Kemaslahatan sebagai Nafas Kebijakan Publik

Oleh: Ah. Dalhar Muarif, M.E.Sy.*

Dewasa ini, Kabupaten Pati menjadi sorotan publik akibat kebijakan-kebijakan yang menimbulkan pro dan kontra di kalangan masyarakat. Salah satunya adalah kebijakan kenaikan Pajak Bumi dan Bangunan (PBB-P2) yang naik hingga 250% sesuai dengan Perbup No. 8 Tahun 2025 tentang Ketentuan Umum dan Tata Cara Pemungutan Pajak Daerah. Lonjakan yang drastis ini menimbulkan kegelisahan di masyarakat, terutama bagi kalangan menengah ke bawah yang terdampak langsung. Tidak hanya itu, wacana penerapan sekolah lima hari untuk SD dan SMP (mulai berlaku untuk tahun ajaran 2025–2026) juga menuai polemik. Sebagian masyarakat khawatir kebijakan tersebut akan mengurangi waktu anak-anak untuk pendidikan keagamaan nonformal seperti Madrasah Diniyah dan TPQ yang lazim dilaksanakan setelah sekolah.
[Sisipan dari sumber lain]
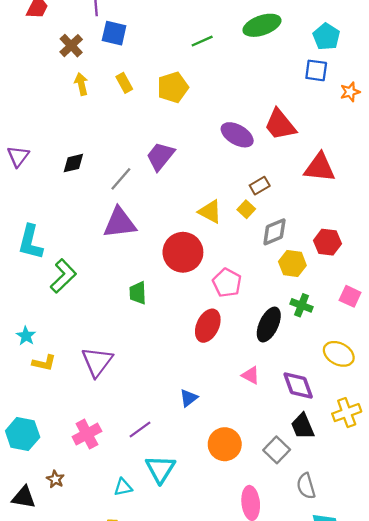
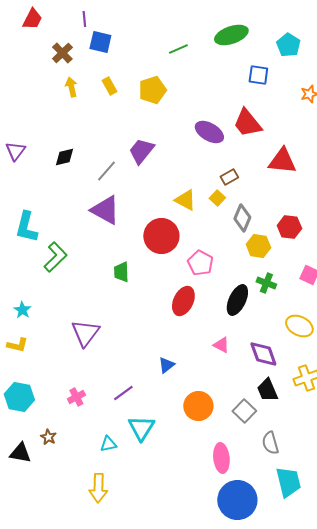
blue square: (316, 70) -> (258, 75), moved
purple triangle: (120, 223) -> (105, 210), turned 36
gray diamond: (274, 232) -> (242, 218), turned -44
yellow L-shape: (44, 363) -> (17, 345), moved
pink cross: (87, 434) -> (76, 397), size x0.7

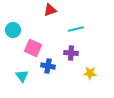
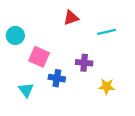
red triangle: (50, 10) -> (71, 18), moved
cyan line: (76, 29) -> (107, 32), moved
Kedua kebijakan ini menunjukkan pentingnya pendekatan maslahah (kepentingan umum) dalam merumuskan kebijakan publik. Tanpa mempertimbangkan kemaslahatan rakyat secara menyeluruh, sebuah kebijakan justru bisa berbalik menjadi beban bagi masyarakat yang seharusnya dilayani dan dilindungi oleh pemerintah.
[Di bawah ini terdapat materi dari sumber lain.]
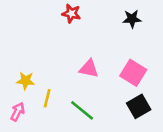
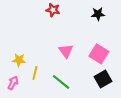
pink triangle: (89, 69) -> (66, 51), turned 42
Dalam khazanah Islam, dikenal sejumlah kaidah usuliyyah (kaidah usul fikih) yang dapat menjadi dasar dalam merumuskan kebijakan publik. Salah satunya adalah kaidah:

تَصَرُّفُ الإِمَام عَلَى الرَّعِيَّةِ مَنُوطٌ بِالْمَصْلَحَةِ

Yang berarti: “Kebijakan seorang pemimpin terhadap rakyatnya harus didasarkan pada kemaslahatan.”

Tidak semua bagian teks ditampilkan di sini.